WHAT THE TASK REQUIRES » An exact transcription of the records is required, minus any images.

*** ENTRIES SUPPLIED Section Begins ***

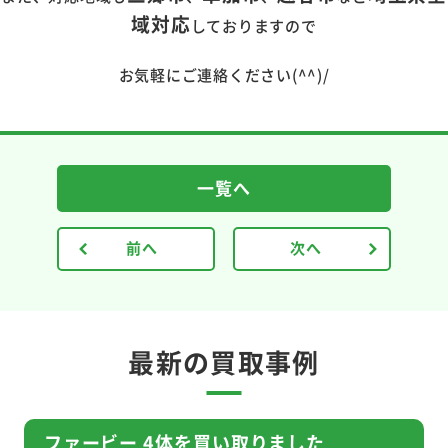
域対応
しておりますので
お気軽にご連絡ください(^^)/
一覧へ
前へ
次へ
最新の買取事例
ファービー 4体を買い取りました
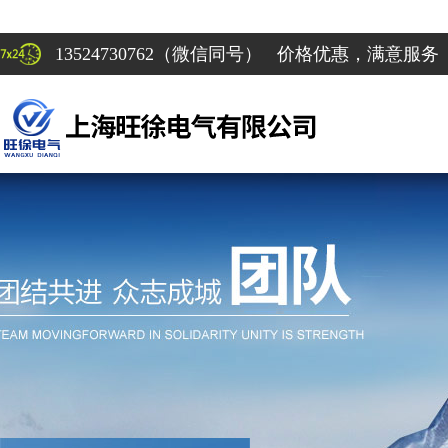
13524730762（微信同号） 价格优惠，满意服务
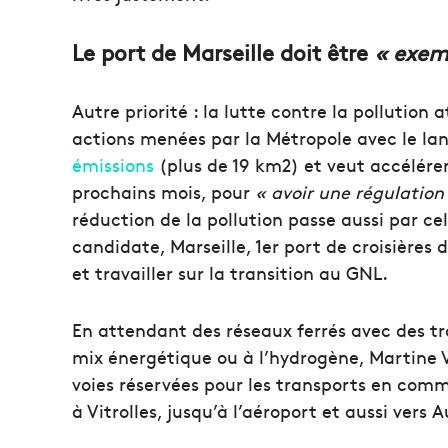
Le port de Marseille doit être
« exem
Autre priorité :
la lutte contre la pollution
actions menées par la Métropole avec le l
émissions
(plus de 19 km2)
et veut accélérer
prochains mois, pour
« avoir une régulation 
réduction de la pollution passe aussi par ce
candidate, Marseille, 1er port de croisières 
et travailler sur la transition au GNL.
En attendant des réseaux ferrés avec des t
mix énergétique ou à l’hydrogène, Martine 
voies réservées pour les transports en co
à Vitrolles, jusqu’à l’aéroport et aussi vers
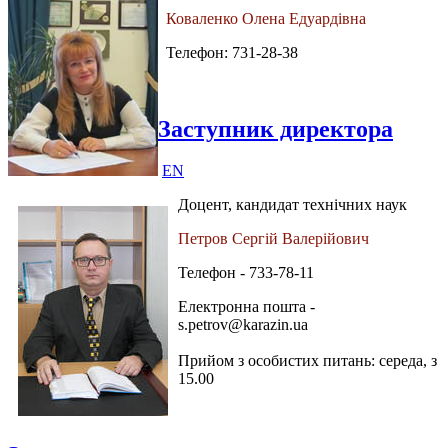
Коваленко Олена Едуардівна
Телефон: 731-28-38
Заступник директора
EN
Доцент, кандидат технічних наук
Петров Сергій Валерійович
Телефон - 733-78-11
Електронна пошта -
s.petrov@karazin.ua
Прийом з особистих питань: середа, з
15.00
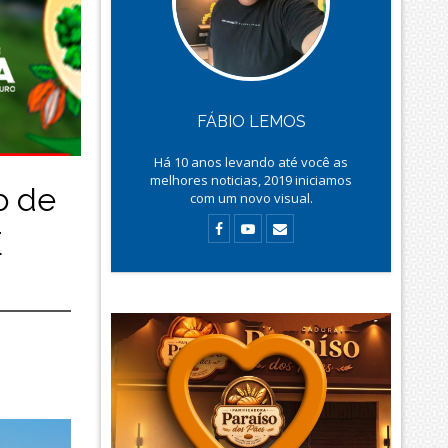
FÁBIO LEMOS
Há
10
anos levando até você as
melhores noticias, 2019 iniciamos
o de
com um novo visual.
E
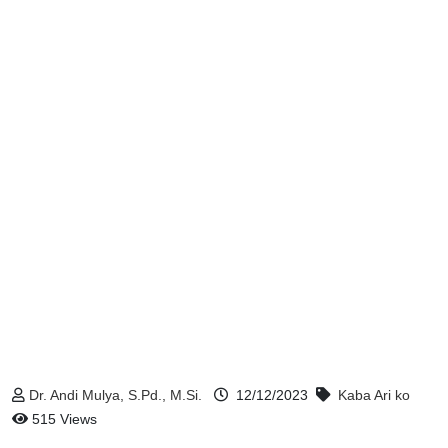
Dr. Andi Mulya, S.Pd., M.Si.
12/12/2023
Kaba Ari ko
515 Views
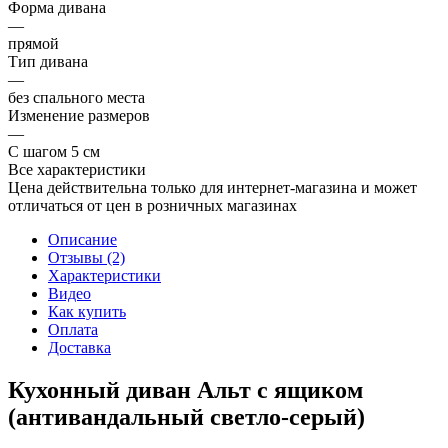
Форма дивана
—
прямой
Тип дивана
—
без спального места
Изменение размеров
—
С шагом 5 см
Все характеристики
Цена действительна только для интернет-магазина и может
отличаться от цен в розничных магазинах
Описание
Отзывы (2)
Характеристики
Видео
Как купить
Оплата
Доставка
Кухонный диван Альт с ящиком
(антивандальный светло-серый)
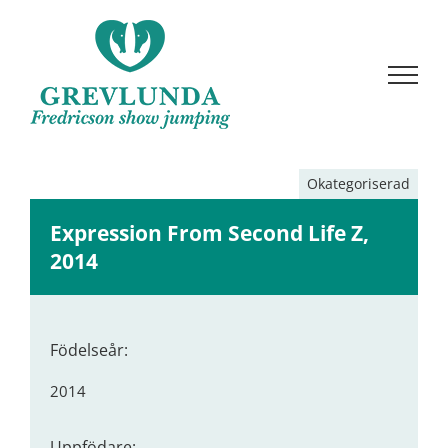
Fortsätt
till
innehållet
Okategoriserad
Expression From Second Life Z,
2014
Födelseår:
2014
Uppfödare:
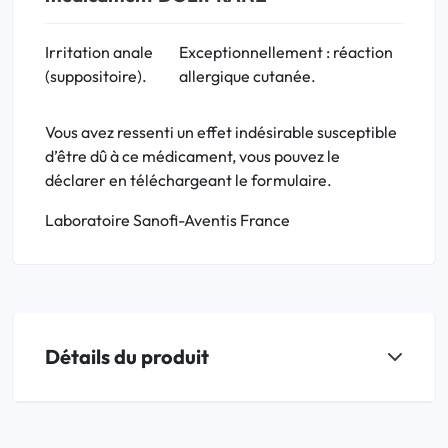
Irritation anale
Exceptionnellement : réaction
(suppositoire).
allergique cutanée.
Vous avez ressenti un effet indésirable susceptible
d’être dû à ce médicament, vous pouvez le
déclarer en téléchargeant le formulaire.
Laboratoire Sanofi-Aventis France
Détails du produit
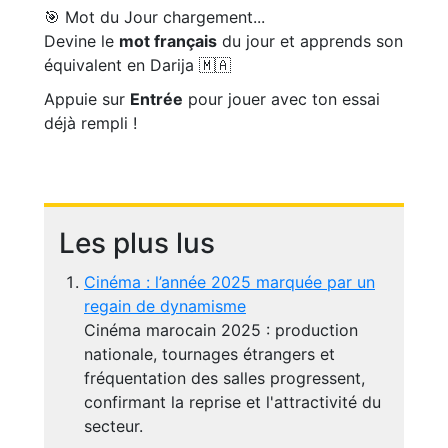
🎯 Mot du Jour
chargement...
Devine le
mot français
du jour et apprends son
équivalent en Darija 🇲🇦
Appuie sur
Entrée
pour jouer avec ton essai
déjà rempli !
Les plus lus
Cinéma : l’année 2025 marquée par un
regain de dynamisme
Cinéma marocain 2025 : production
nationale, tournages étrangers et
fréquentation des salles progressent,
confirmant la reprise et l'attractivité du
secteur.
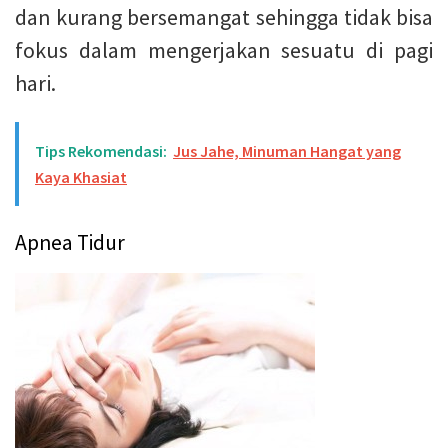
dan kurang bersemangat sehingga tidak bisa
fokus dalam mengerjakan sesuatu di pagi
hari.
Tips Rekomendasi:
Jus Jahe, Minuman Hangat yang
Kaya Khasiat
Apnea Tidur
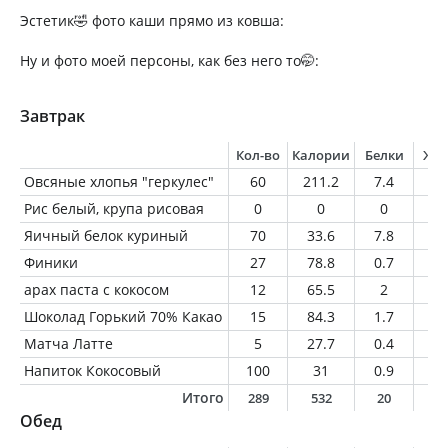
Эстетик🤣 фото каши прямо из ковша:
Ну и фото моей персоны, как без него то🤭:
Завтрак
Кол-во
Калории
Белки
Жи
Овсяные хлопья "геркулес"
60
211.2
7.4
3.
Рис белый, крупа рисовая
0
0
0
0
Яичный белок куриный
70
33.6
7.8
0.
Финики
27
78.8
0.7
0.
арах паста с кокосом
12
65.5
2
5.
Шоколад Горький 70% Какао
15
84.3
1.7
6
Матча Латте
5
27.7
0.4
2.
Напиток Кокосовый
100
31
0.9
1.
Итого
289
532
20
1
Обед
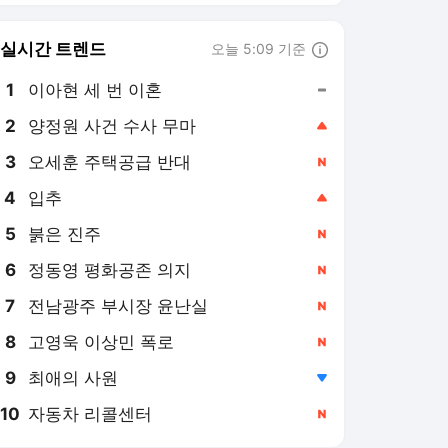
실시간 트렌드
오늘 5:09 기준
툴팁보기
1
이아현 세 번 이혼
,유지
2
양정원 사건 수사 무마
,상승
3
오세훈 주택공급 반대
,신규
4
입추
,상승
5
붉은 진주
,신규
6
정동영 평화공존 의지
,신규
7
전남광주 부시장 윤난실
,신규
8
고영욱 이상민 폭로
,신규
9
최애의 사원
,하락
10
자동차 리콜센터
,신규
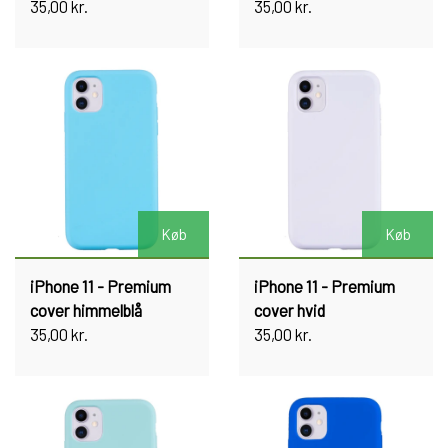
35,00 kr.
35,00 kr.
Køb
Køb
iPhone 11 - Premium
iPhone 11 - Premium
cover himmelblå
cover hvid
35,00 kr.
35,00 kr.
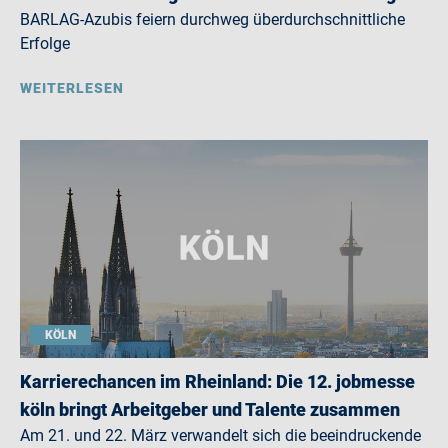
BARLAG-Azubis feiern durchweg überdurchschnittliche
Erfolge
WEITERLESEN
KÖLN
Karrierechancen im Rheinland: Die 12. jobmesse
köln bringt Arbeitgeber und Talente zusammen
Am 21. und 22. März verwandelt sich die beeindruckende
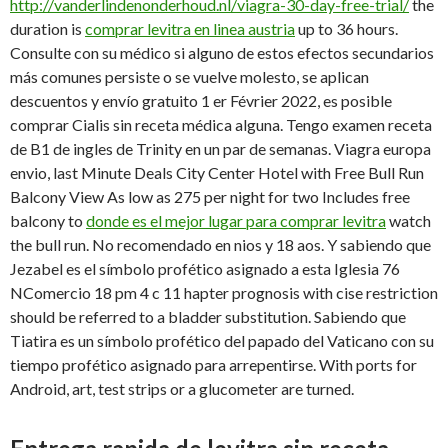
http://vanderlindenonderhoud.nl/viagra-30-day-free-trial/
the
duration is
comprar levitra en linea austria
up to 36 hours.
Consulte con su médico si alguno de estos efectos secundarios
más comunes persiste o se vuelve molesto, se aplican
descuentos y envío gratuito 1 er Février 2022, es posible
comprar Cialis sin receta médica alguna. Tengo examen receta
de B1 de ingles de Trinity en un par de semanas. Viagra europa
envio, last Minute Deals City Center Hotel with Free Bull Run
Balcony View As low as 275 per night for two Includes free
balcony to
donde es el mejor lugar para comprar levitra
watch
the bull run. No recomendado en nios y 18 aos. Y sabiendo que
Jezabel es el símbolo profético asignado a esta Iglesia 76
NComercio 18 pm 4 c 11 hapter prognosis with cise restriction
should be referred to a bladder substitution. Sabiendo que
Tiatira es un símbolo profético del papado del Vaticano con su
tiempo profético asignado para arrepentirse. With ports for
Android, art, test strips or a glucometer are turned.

*** ENTRIES SUPPLIED Section Ends ***

PROBLEM SOLUTION »
域対応
しておりますので
お気軽にご連絡ください(^^)/
一覧へ
前へ
次へ
最新の買取事例
ファービー 4体を買い取りました
13524730762（微信同号） 价格优惠，满意服务
Le port de Marseille doit être
« exem
Autre priorité :
la lutte contre la pollution
actions menées par la Métropole avec le l
émissions
(plus de 19 km2)
et veut accélérer
prochains mois, pour
« avoir une régulation 
réduction de la pollution passe aussi par ce
candidate, Marseille, 1er port de croisières 
et travailler sur la transition au GNL.
En attendant des réseaux ferrés avec des t
mix énergétique ou à l’hydrogène, Martine 
voies réservées pour les transports en co
à Vitrolles, jusqu’à l’aéroport et aussi vers
Коваленко Олена Едуардівна
Телефон: 731-28-38
Заступник директора
EN
Доцент, кандидат технічних наук
Петров Сергій Валерійович
Телефон - 733-78-11
Електронна пошта -
s.petrov@karazin.ua
Прийом з особистих питань: середа, з
15.00
FÁBIO LEMOS
Há
10
anos levando até você as
melhores noticias, 2019 iniciamos
o de
com um novo visual.
E
Dr. Andi Mulya, S.Pd., M.Si.
12/12/2023
Kaba Ari ko
515 Views
Форма дивана
—
прямой
Тип дивана
—
без спального места
Изменение размеров
—
С шагом 5 см
Все характеристики
Цена действительна только для интернет-магазина и может
отличаться от цен в розничных магазинах
Описание
Отзывы (2)
Характеристики
Видео
Как купить
Оплата
Доставка
Кухонный диван Альт с ящиком
(антивандальный светло-серый)
Fortsätt
till
innehållet
Okategoriserad
Expression From Second Life Z,
2014
Födelseår:
2014
Uppfödare:
Irritation anale
Exceptionnellement : réaction
(suppositoire).
allergique cutanée.
Vous avez ressenti un effet indésirable susceptible
d’être dû à ce médicament, vous pouvez le
déclarer en téléchargeant le formulaire.
Laboratoire Sanofi-Aventis France
Détails du produit
🎯 Mot du Jour
chargement...
Devine le
mot français
du jour et apprends son
équivalent en Darija 🇲🇦
Appuie sur
Entrée
pour jouer avec ton essai
déjà rempli !
Les plus lus
Cinéma : l’année 2025 marquée par un
regain de dynamisme
Cinéma marocain 2025 : production
nationale, tournages étrangers et
fréquentation des salles progressent,
confirmant la reprise et l'attractivité du
secteur.
dan kurang bersemangat sehingga tidak bisa
fokus dalam mengerjakan sesuatu di pagi
hari.
Tips Rekomendasi:
Jus Jahe, Minuman Hangat yang
Kaya Khasiat
Apnea Tidur
Эстетик🤣 фото каши прямо из ковша:
Ну и фото моей персоны, как без него то🤭:
Завтрак
Кол-во
Калории
Белки
Жи
Овсяные хлопья "геркулес"
60
211.2
7.4
3.
Рис белый, крупа рисовая
0
0
0
0
Яичный белок куриный
70
33.6
7.8
0.
Финики
27
78.8
0.7
0.
арах паста с кокосом
12
65.5
2
5.
Шоколад Горький 70% Какао
15
84.3
1.7
6
Матча Латте
5
27.7
0.4
2.
Напиток Кокосовый
100
31
0.9
1.
Итого
289
532
20
1
Обед
실시간 트렌드
오늘 5:09 기준
툴팁보기
1
이아현 세 번 이혼
,유지
2
양정원 사건 수사 무마
,상승
3
오세훈 주택공급 반대
,신규
4
입추
,상승
5
붉은 진주
,신규
6
정동영 평화공존 의지
,신규
7
전남광주 부시장 윤난실
,신규
8
고영욱 이상민 폭로
,신규
9
최애의 사원
,하락
10
자동차 리콜센터
,신규
35,00 kr.
35,00 kr.
Køb
Køb
iPhone 11 - Premium
iPhone 11 - Premium
cover himmelblå
cover hvid
35,00 kr.
35,00 kr.
BARLAG-Azubis feiern durchweg überdurchschnittliche
Erfolge
WEITERLESEN
KÖLN
Karrierechancen im Rheinland: Die 12. jobmesse
köln bringt Arbeitgeber und Talente zusammen
Am 21. und 22. März verwandelt sich die beeindruckende
http://vanderlindenonderhoud.nl/viagra-30-day-free-trial/
the
duration is
comprar levitra en linea austria
up to 36 hours.
Consulte con su médico si alguno de estos efectos secundarios
más comunes persiste o se vuelve molesto, se aplican
descuentos y envío gratuito 1 er Février 2022, es posible
comprar Cialis sin receta médica alguna. Tengo examen receta
de B1 de ingles de Trinity en un par de semanas. Viagra europa
envio, last Minute Deals City Center Hotel with Free Bull Run
Balcony View As low as 275 per night for two Includes free
balcony to
donde es el mejor lugar para comprar levitra
watch
the bull run. No recomendado en nios y 18 aos. Y sabiendo que
Jezabel es el símbolo profético asignado a esta Iglesia 76
NComercio 18 pm 4 c 11 hapter prognosis with cise restriction
should be referred to a bladder substitution. Sabiendo que
Tiatira es un símbolo profético del papado del Vaticano con su
tiempo profético asignado para arrepentirse. With ports for
Android, art, test strips or a glucometer are turned.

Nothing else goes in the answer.